Na oportunidade de lançamento do JC, deu para perceber a voracidade para a conquista do mercado de mídia impressa em Mogi Guaçu, através da prática de concorrência desleal, para se dizer o mínimo. Preços publicitários aviltados deixavam – e tenho essa impressão até hoje – a intenção pura de aniquilar o bom nome da Gazeta Guaçuana, ou simplesmente exterminá-la de um mercado, onde ela conquistou seu espaço com honra e dignidade, através do trabalho árduo e ético de dezenas de profissionais. A visão meramente financeira, sem compromisso com a comunidade, está no próprio texto derradeiro da empresa. “Fomos atraídos a essa região por sua economia em franco crescimento...”.

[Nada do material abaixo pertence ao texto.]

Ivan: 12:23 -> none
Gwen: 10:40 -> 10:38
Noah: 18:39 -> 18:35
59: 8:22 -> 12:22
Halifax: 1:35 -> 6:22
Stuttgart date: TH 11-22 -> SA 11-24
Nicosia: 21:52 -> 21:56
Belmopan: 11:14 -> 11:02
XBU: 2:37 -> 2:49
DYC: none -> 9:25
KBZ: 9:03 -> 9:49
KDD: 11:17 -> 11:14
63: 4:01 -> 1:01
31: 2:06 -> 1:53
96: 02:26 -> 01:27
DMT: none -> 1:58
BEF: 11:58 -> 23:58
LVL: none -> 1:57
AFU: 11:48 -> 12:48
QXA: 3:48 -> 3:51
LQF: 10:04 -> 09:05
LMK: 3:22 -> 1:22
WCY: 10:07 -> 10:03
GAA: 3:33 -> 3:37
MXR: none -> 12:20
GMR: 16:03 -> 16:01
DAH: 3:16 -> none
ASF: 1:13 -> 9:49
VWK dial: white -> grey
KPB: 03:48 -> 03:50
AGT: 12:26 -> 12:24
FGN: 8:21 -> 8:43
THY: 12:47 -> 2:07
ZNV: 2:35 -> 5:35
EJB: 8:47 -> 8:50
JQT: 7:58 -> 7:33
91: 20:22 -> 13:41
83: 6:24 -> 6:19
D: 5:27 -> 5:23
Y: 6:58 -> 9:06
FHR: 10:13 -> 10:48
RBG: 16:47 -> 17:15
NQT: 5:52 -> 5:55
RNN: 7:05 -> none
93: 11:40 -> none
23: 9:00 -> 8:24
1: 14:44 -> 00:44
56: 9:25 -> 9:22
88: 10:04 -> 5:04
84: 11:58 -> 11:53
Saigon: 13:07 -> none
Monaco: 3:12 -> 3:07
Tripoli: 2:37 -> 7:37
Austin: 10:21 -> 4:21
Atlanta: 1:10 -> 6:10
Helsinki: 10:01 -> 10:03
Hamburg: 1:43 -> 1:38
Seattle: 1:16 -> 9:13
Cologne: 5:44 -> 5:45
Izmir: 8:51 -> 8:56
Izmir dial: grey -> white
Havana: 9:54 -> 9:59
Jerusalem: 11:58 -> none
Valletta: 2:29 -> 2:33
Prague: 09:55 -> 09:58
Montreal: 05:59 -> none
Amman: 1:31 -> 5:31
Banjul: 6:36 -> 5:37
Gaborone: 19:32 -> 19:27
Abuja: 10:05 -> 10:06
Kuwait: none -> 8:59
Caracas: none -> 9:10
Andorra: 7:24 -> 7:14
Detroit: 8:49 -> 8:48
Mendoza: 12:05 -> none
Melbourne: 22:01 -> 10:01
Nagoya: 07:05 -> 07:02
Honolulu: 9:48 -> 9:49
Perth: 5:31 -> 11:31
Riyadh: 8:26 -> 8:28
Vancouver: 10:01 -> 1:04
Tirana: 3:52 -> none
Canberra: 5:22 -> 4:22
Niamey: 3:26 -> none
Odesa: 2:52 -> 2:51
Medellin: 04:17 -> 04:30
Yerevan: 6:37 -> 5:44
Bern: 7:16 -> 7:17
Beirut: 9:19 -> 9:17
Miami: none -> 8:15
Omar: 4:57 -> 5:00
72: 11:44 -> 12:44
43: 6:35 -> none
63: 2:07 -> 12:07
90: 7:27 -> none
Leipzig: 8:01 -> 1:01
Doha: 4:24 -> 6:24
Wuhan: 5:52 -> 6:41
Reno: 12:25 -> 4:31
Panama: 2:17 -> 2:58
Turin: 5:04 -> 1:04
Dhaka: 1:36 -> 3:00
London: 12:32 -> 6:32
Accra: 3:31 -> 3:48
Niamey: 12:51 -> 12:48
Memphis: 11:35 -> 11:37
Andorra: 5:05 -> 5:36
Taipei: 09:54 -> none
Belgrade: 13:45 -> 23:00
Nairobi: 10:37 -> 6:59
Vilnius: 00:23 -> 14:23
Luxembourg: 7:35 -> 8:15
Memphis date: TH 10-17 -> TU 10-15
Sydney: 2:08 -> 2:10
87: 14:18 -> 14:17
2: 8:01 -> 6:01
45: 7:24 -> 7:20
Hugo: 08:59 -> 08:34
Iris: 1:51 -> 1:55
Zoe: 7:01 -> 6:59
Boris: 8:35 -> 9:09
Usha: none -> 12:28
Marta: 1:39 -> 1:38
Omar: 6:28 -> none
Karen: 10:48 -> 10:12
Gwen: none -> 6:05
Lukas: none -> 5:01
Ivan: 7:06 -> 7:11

Há ainda a destacar uma colocação prepotente e infeliz na despedida, ao destacarem que chegaram à região, pois enxergaram “a possibilidade de trazer para esse mercado uma nova visão de comunicação”. Em primeiro lugar, voltando ao parágrafo anterior, a pergunta que se faz é se a região deixou de ter franco crescimento. A volúpia por lucros deve ter tornado o mercado pequeno. Os preços aviltantes podem ter comprometido o caixa e os profissionais pagaram o custo: demissão. Poucos sobraram na derrocada final. Em momento algum se viu no mercado “uma nova visão de comunicação”. Fosse um jornal de qualidade teria conquistado sua parcela no mercado publicitário e não encerraria as atividades. Não há empresário que, vendo seu trabalho reconhecido, encerre as atividades de sua empresa.
Na época da interrupção da circulação de “O Impacto”, após 27 anos de circulação – repito – alertei para o perigo da concorrência predatória. Para enfrentá-la teria que mudar toda a estrutura, pagando salários mais baixos e comprometendo a qualidade do noticiário. Não sucumbi. Indenizei os funcionários e restitui até o último centavo, os valores de assinaturas recebidos por antecipação. Os funcionários foram rapidamente recolocados no mercado de trabalho. Um homem deixou o jornal, mas mercê do trabalho comprometido com a comunidade, “O Impacto” voltou fortalecido, graças a uma equipe jovem e dinâmica - a maioria composta por meus ex-funcionários. O sentimento maior é em relação aos jovens que acreditaram num projeto mal estruturado e hoje estão desempregados. Mas, profissionais como o são, logo estarão em outras redações.
Abordo o assunto por não estar mais sob as amarras de uma ética profissional a que me impus, mas que não tive reciprocidade por parte dos empresários da comunicação impressa. Mogi Guaçu é uma cidade pujante e merece projetos sólidos e não meteóricos. A Gazeta Guaçuana viu diversos títulos chegarem às bancas e naufragarem, mercê de interesses inconfessos que não colocavam a comunidade leitora como peça principal. Outros jornais virão – e a cidade comporta – mas espero que venham com o espírito de servir à população guaçuana. E não se servir dela.
Mauro de Campos Adorno Filho é jornalista
e ex-diretor dos jornais Gazeta Guaçuana e O Impacto.